Today, December 6, is the feast of Saint Nicholas. While popularly associated with Santa Claus, he was so much more than the image of Santa many of us have.
[An audio version of this post will be uploaded when finished.]
This time of year, it is not uncommon to hear people refer to “Jolly Ol’ Saint Nick”. But just who was Saint Nicholas? And how does the common and popular image of Saint Nicholas compare to the real Saint Nicholas?
He lived in the fourth century in Myra (now modern-day Turkey), where he ultimately became the bishop. While the historical record is a little unclear, it is believed he was a bishop at the Council of Nicea in 325. In fact, it may be he was not referenced as attending the council because it was thought he slapped or beat Arius, who believe that Jesus was divine but not really fully human, or that he slapped or hit some other heretic.
In fact, the Nicene Creed, which we say at Sunday Mass and on Solemnities, is a summary of the beliefs of this council. A central belief arose, homoousios, or “of one substance” (the word “consubstantial in the creed) was articulated as Jesus being “of one substance” with the Father. In other words, when Jesus came to earth he was fully human, and yet, as the Divine Son of God, the Second Person of the Blessed Trinity, was also fully divine.
So where does Santa Claus Come From?
So when is it that Saint Nicholas become known as Santa Claus? We can largely attribute this connection to the Germans and Slavic Christians in Europe, especially during the 18th and 19th century. The name Nicholas comes from two Greek words, nike (meaning victory) and laos (meaning people). So, the world can either mean the people’s victory or the victory of the people. (You might see now why the shoe company chose the name Nike.)

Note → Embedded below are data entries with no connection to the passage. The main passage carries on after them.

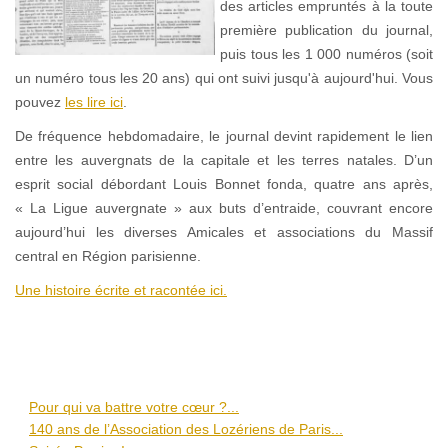
des articles empruntés à la toute
première publication du journal,
puis tous les 1 000 numéros (soit
un numéro tous les 20 ans) qui ont suivi jusqu'à aujourd'hui. Vous
pouvez
les lire ici
.
De fréquence hebdomadaire, le journal devint rapidement le lien
entre les auvergnats de la capitale et les terres natales. D’un
esprit social débordant Louis Bonnet fonda, quatre ans après,
« La Ligue auvergnate » aux buts d’entraide, couvrant encore
aujourd’hui les diverses Amicales et associations du Massif
central en Région parisienne.
Une histoire écrite et racontée ici.
Pour qui va battre votre cœur ?...
140 ans de l’Association des Lozériens de Paris...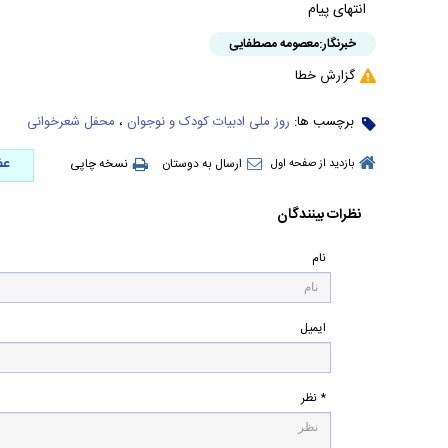
انتهای پیام
خبرنگار:
معصومه مصطفایی
گزارش خطا
برچسب ها:
روز ملی ادبیات کودک و نوجوان
،
محفل شعرخوانی
عض
ارسال به دوستان
نسخه چاپی
بازدید از صفحه اول
نظرات بینندگان
نام
ایمیل
* نظر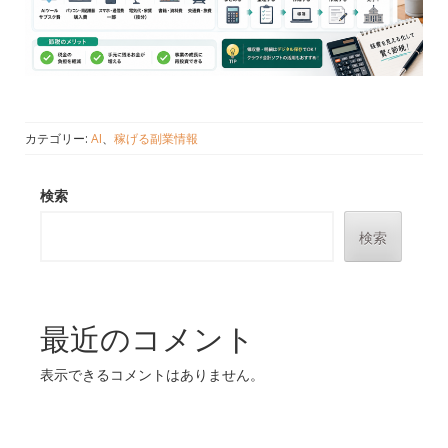
カテゴリー:
AI
、
稼げる副業情報
検索
検索
最近のコメント
表示できるコメントはありません。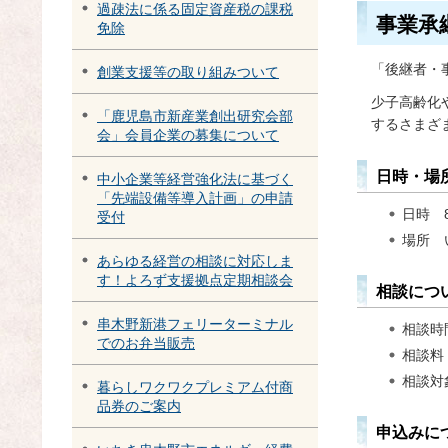
過疎法に係る固定資産税の課税
事業承
免除
「後継者・
創業支援等の取り組みついて
少子高齢化
「鹿児島市新産業創出研究会部
するさまざ
会」会員企業の募集について
日時・場
中小企業等経営強化法に基づく
「先端設備等導入計画」の申請
日時
受付
場所
あらゆる経営の相談に対応しま
す！よろず支援拠点定期相談会
相談につ
串木野新港フェリーターミナル
相談時
でのお弁当販売
相談料
相談対
暮らしワクワクプレミアム付商
品券のご案内
申込みに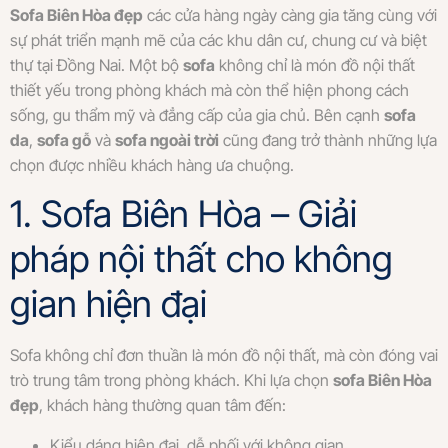
Sofa Biên Hòa đẹp
các cửa hàng ngày càng gia tăng cùng với
sự phát triển mạnh mẽ của các khu dân cư, chung cư và biệt
thự tại Đồng Nai. Một bộ
sofa
không chỉ là món đồ nội thất
thiết yếu trong phòng khách mà còn thể hiện phong cách
sống, gu thẩm mỹ và đẳng cấp của gia chủ. Bên cạnh
sofa
da
,
sofa gỗ
và
sofa ngoài trời
cũng đang trở thành những lựa
chọn được nhiều khách hàng ưa chuộng.
1. Sofa Biên Hòa – Giải
pháp nội thất cho không
gian hiện đại
Sofa không chỉ đơn thuần là món đồ nội thất, mà còn đóng vai
trò trung tâm trong phòng khách. Khi lựa chọn
sofa Biên Hòa
đẹp
, khách hàng thường quan tâm đến:
Kiểu dáng hiện đại, dễ phối với không gian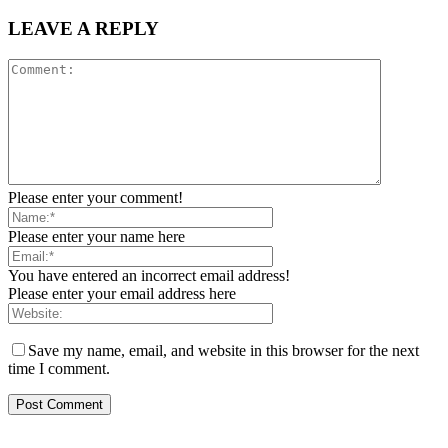
LEAVE A REPLY
Please enter your comment!
Please enter your name here
You have entered an incorrect email address!
Please enter your email address here
Save my name, email, and website in this browser for the next
time I comment.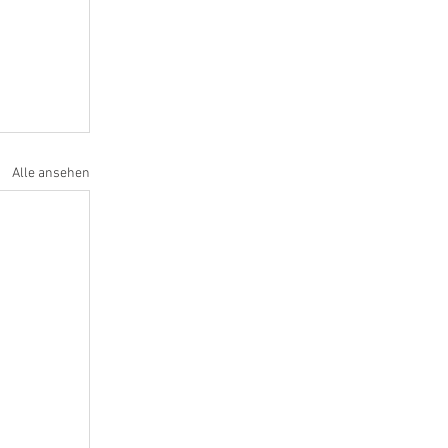
Alle ansehen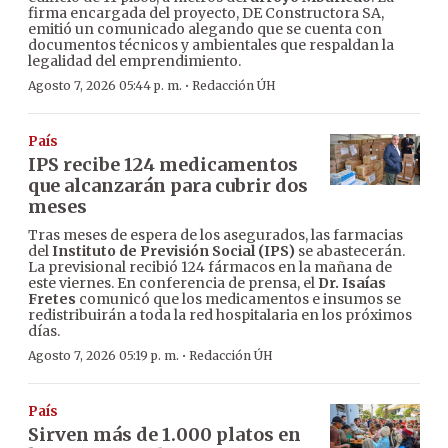
firma encargada del proyecto, DE Constructora SA,
emitió un comunicado alegando que se cuenta con
documentos técnicos y ambientales que respaldan la
legalidad del emprendimiento.
·
Agosto 7, 2026 05:44 p. m.
Redacción ÚH
País
IPS recibe 124 medicamentos
que alcanzarán para cubrir dos
meses
Tras meses de espera de los asegurados, las farmacias
del
Instituto de Previsión Social (IPS)
se abastecerán.
La previsional recibió 124 fármacos en la mañana de
este viernes. En conferencia de prensa, el
Dr. Isaías
Fretes
comunicó que los medicamentos e insumos se
redistribuirán a toda la red hospitalaria en los próximos
días.
·
Agosto 7, 2026 05:19 p. m.
Redacción ÚH
País
Sirven más de 1.000 platos en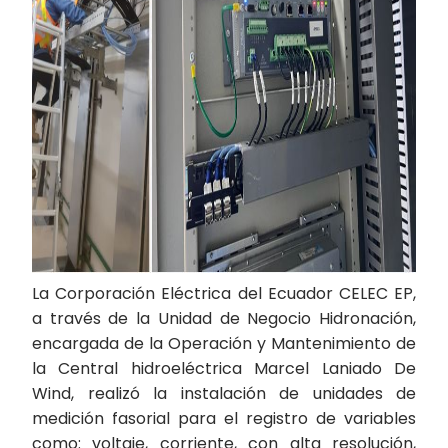
La Corporación Eléctrica del Ecuador CELEC EP,
a través de la Unidad de Negocio Hidronación,
encargada de la Operación y Mantenimiento de
la Central hidroeléctrica Marcel Laniado De
Wind, realizó la instalación de unidades de
medición fasorial para el registro de variables
como: voltaje, corriente, con alta resolución,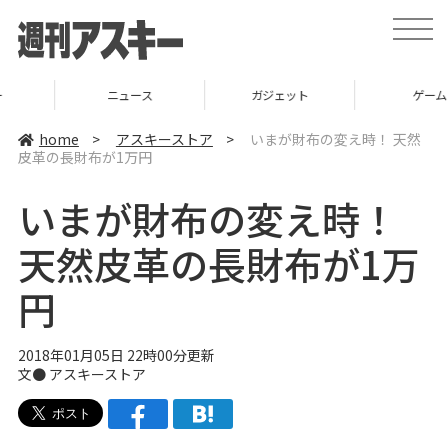
t
o
g
g
l
ニュース
ガジェット
ゲーム
e
n
a
home
>
アスキーストア
>
いまが財布の変え時！ 天然
v
皮革の長財布が1万円
i
g
a
いまが財布の変え時！
t
i
o
天然皮革の長財布が1万
n
円
2018年01月05日 22時00分更新
文●
アスキーストア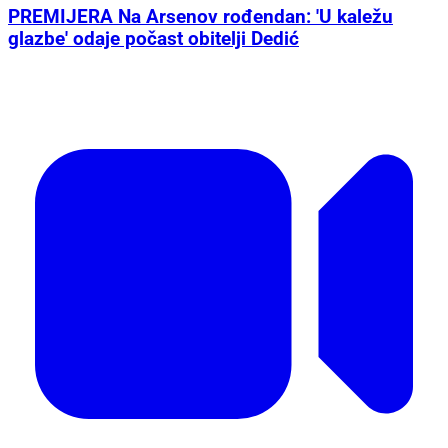
PREMIJERA Na Arsenov rođendan: 'U kaležu
glazbe' odaje počast obitelji Dedić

The laos part of the name became a more familiar way to speak of Nicholas in German. And so, our use of the name Santa Claus comes from this formalized title for Saint Nicholas, Sinterklaas, or Saint Klass (Santa Claus). And yet when we look at the life of Saint Nicholas as a defender of the faith it hardly brings to mind the kindly image of Santa Claus. How is it Saint Nicholas became associated with Santa Claus?
Well, it is due to another story told about Saint Nicholas. It seems there were three little girls from a poor family. Things became so desperate the father even contemplated selling one of his daughters into slavery so that the others could eat. It is said that Saint Nicholas threw three gold coins down the chimney (which landed in the girls’ stockings — hence the Christmas stockings) so that the father could pay the bills.
Another version of the legend involved three boys who ate their fill in a restaurant but since they could not pay their bill, the innkeeper chopped them up and cooked them to make stew. It seems that Saint Nicholas stopped by and told the innkeeper that if one good thing could be found for each boy, Saint Nicholas would bring the boys back to life.
Still another legend involved three women who were unable to marry since they had no dowry. Seeing the sad women, Saint Nicholas put gold coins in the shoes of the women to pay their dowry. However it happened, Saint Nicholas became known for his kindness and generosity.
It could very well be the case today that we could bring the bishop who very much loved his Lord and his faith together with the kindness for which he became known. Could you think about how it is you could grow in faith and become more kind and generous?